If you work as a supervisor or manager in the food service industry you are often expected to take a class to become certified in Food Safety and Sanitation. It is in this class that you get to learn about all those food borne illnesses that can either make you sick or kill you. You learn about Botulism, Salmonella, E-coli and the ever prevalent Campylobacter (which is actually the most common form of food poisoning but nobody’s ever heard of it because it doesn’t make you all that sick). There is an interesting irony that occurs when you take a food sanitation class, and that is that it can make you paranoid about food. It’s ironic because food is the thing that sustains life; yet after hearing about all the various bacteria that are so prevalent in our food, you feel like you never want to eat again!
Now there are some golden rules for cleanliness in food preparation. The first rule is that there is a difference between being clean and being sanitary, and you have to understand the difference in order to understand the sanitation process. Clean is the removal of dirt; sanitary is the elimination of bacteria. In the food industry, you clean with soap and water and you sanitize with heat.
It is easy to recognize the spiritual metaphor. We are cleaned by the waters of baptism. Baptism is a symbol of our willingness to accept Jesus as our savior. So through baptism we are made clean, but that doesn’t make us sanitary. In scripture ‘sanitary’ relates to being pure or perfect. Now, we know that Jesus was clean because he did no sin. But we also know that he was not perfect, not naturally anyway, because the book of Hebrews tells us that he “…learned he obedience by the things which he suffered; And being made perfect, he became the author of eternal salvation unto all them that obey him” (Heb 5:8-9). Likewise, even though we are made clean through baptism, there is still a purification process that needs to take place. Jesus, speaking to Nicodemus, explained the process this way: firstly “Verily, verily I say unto thee except a man be born again he cannot see the kingdom of God” and then “Verily, verily I say unto thee except a man be born of water and spirit he cannot enter in to the kingdom of God” (John 3:3,5). Jesus was showing that spiritual purification is a twofold process; just because someone is clean doesn’t mean that they are pure.
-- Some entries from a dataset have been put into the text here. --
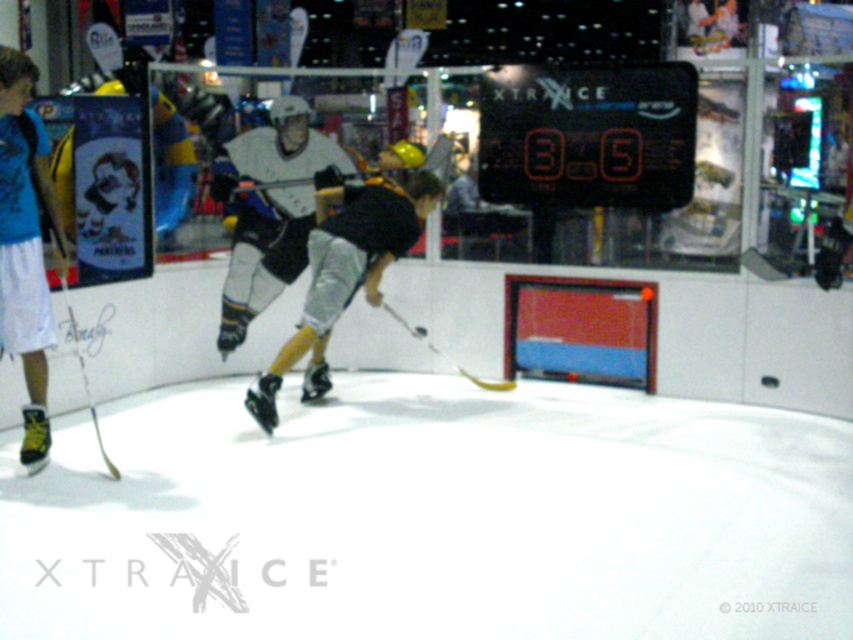 Can you confirm if white matte hockey stick at center is smaller than yellow matte hockey stick at center?

No.

Which is in front, point (270, 177) or point (384, 305)?

Point (270, 177)

Is point (277, 150) less distant than point (463, 376)?

Yes, it is in front of point (463, 376).

The image size is (853, 640). What are the coordinates of `white matte hockey stick at center` in the screenshot? It's located at (270, 209).

Between point (477, 605) and point (53, 224), which one is positioned in front?

Point (477, 605) is in front.

Based on the photo, who is positioned more to the right, white smooth ice at center or blue fabric shorts at left?

white smooth ice at center

Which is in front, point (579, 432) or point (35, 72)?

Point (35, 72) is more forward.

At what (x,y) coordinates should I click in order to perform the action: click on white smooth ice at center. Please return your answer as a coordinate pair (x, y). The image size is (853, 640). Looking at the image, I should click on (433, 518).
There is a second rule in the food preparation process which is: something cannot be sanitized until it is clean. You have to clean it first before you can sanitize it. So if you are working in a kitchen and you spray a dirty surface with only hot water; then that item is neither clean nor sanitary. It may look clean and because it’s hot you may think it’s sanitary but it’s neither. The bacteria actually hides beneath the dirt, the hot water may get rid of the visible dirt but it won’t get rid of the dirt you can’t see. You have to wash it first, then you can sanitize it. Likewise, Jesus says you have to be born of water first, and then the spirit, in order to enter into the kingdom of heaven. We are washed by the waters of baptism; then we are purified by the Holy Spirit. You have to be clean before you can be sanitized.
Likewise, sometimes we can appear to be clean when we are not. We can sometimes become so wrapped up in becoming sanitary (or pure) that we forget from where we were made clean. We forget that we were once dirty and repented of our sins, acknowledging through baptism that we are only made clean by the sacrifice of Jesus Christ. When we forget this fundamental truth about ourselves, then we are no longer clean and we are incapable of being sanitized. In his letter to the church at Ephesus in Revelation, Jesus called this forgetting your ‘first love’ and reminds them to “Remember therefore from where you have fallen; repent and do the first works, or else I will come to you quickly and remove your lampstand from its place, unless you repent” (Rev:2:5 NKJV).
Peter also reminds us never to forget how we were made clean with these words: “Who his own self bare our sins in his own body on the tree, that we, being dead to sins, should live unto righteousness: by whose stripes ye were healed” (2Pet 2:24). We were once unclean, but now through Christ we are made clean so that we might be purified even as Christ was purified. Or as Jesus put it “Be ye therefore perfect, even as your Father which is in heaven is perfect” (Matt 5:48).